So the effective failover time is TTL + resolver_slack + client_cache, and you control only the first term. Realistic DNS-GSLB failover lands in the tens of seconds to a couple of minutes, not milliseconds. Mitigations at this level:

  • Set a short-but-honored TTL (30–60 s) and accept the residual delay.
  • Return multiple A records so a client that already cached the answer can retry the second IP when the first connection fails — client-side failover masks part of the DNS delay.
  • For truly fast failover, move the failover decision off DNS entirely and onto anycast (§6), where a withdrawn BGP route reroutes in seconds without touching any cache.

This TTL-vs-failover-speed trade-off is the defining limitation of DNS-based GSLB, and the main reason anycast exists as an alternative.


6. Style 2 — Anycast-Based GSLB

Anycast flips the model. Instead of handing different IPs to different clients, every PoP advertises the same IP prefix into BGP. The global routing table then contains many equally-valid paths to that prefix, and each router forwards packets toward the PoP that is closest by BGP metrics (AS-path length, local preference, IGP cost). From the client's perspective there is one IP; from the network's perspective there are many origins and it picks the nearest.

flowchart TD C1[Client Europe] --> N[Internet BGP routing] C2[Client US] --> N C3[Client Asia] --> N N -->|nearest path| P1[PoP London 198.51.100.1] N -->|nearest path| P2[PoP Virginia 198.51.100.1] N -->|nearest path| P3[PoP Singapore 198.51.100.1]

The decision that DNS-GSLB makes explicitly (in software, per query) is here made implicitly by the routing fabric, continuously, for every packet. There is no TTL, no per-client answer, and no resolver in the failover path.

Strengths. Failover is fast and cache-free: withdraw the BGP advertisement from a dead PoP and the world reroutes in seconds. Proximity is decided by the network, which already knows real topology. It presents a single stable IP, simplifying client and firewall configuration.
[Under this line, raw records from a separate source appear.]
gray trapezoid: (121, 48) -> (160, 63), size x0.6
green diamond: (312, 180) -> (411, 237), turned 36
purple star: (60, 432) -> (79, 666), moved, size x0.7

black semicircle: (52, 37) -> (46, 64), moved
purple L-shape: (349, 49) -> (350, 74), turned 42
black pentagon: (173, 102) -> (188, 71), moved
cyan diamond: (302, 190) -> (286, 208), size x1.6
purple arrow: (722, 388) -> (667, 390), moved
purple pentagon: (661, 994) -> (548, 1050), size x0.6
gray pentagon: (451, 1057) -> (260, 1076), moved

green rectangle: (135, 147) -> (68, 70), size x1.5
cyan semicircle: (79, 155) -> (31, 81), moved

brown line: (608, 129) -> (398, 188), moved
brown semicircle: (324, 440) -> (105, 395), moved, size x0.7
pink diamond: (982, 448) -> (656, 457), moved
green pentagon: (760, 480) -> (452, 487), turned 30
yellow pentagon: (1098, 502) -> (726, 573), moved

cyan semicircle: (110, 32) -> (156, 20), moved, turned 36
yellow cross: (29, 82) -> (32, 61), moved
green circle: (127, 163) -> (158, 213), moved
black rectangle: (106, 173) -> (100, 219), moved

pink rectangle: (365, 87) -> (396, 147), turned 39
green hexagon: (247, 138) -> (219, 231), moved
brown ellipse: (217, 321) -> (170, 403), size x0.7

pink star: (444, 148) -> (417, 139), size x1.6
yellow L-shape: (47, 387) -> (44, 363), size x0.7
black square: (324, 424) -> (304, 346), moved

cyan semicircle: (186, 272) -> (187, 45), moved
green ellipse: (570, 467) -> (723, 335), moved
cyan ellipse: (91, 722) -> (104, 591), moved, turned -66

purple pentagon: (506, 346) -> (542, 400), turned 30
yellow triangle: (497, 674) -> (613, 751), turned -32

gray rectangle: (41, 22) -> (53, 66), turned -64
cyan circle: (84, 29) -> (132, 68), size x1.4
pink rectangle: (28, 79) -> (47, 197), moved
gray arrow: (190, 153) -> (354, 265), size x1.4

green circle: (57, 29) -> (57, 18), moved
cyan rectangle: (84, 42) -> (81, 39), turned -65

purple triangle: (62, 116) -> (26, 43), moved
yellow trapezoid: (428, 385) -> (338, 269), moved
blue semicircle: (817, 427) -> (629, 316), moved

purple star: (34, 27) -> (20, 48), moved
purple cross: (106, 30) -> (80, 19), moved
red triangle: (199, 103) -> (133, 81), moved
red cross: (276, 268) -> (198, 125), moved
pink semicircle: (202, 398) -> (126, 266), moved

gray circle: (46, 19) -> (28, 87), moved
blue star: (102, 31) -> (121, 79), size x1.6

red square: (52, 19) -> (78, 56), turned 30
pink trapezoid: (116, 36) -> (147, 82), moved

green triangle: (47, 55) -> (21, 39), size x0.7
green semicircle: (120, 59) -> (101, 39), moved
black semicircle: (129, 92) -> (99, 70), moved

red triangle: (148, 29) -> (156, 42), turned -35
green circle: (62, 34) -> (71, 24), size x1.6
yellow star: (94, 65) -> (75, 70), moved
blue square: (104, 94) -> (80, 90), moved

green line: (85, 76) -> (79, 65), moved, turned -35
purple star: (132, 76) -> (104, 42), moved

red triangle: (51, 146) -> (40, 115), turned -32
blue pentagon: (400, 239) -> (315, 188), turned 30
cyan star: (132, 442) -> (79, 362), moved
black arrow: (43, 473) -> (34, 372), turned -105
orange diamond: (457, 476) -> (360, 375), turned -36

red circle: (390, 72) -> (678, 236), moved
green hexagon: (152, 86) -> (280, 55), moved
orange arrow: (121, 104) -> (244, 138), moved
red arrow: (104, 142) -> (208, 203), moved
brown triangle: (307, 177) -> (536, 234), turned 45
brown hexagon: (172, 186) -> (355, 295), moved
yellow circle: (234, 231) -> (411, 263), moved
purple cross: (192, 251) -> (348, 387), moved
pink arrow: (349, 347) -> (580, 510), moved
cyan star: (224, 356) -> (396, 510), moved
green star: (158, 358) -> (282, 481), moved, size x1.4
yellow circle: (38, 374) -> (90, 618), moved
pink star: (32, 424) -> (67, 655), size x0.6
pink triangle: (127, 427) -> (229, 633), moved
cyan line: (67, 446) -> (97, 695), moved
Weaknesses. It requires operating your own IP space and BGP — you need portable prefixes and peering, which is why anycast GSLB is the domain of CDNs, DNS providers, and large infra teams, not a two-region startup. "Nearest by BGP" is not always "lowest latency" (BGP optimizes AS-path, not milliseconds). And because routing can change mid-connection during BGP churn, long-lived stateful TCP connections can be reset if they get re-pinned to a different PoP — which is why anycast is most comfortable for short/stateless flows (DNS, HTTP request/response, QUIC with connection migration) and TCP-terminating edges that keep state local.


7. Anycast Reroute on PoP Failure

Failover in anycast is a routing event, not a caching event. When a PoP dies (or is drained), it withdraws its BGP advertisement. Neighboring routers remove that path; their next-best path now points at a surviving PoP; convergence happens across the affected region in seconds.

sequenceDiagram autonumber participant U as User (Europe) participant BGP as Internet routers participant L as PoP London participant F as PoP Frankfurt Note over L,F: Both advertise 198.51.100.1/24 U->>BGP: packets to 198.51.100.1 BGP->>L: nearest path = London ✅ Note over L: London PoP fails / health-triggered drain L--xBGP: WITHDRAW 198.51.100.1/24 Note over BGP: routers recompute; next-best = Frankfurt U->>BGP: packets to 198.51.100.1 BGP->>F: nearest path = Frankfurt ✅

Compare this to §4: no client or resolver cache stands between detection and recovery. The failover time is dominated by BGP convergence, not by any TTL. Health-triggered anycast — where a local agent withdraws the route the instant the PoP fails its own health check — is how CDNs achieve seconds-level regional failover.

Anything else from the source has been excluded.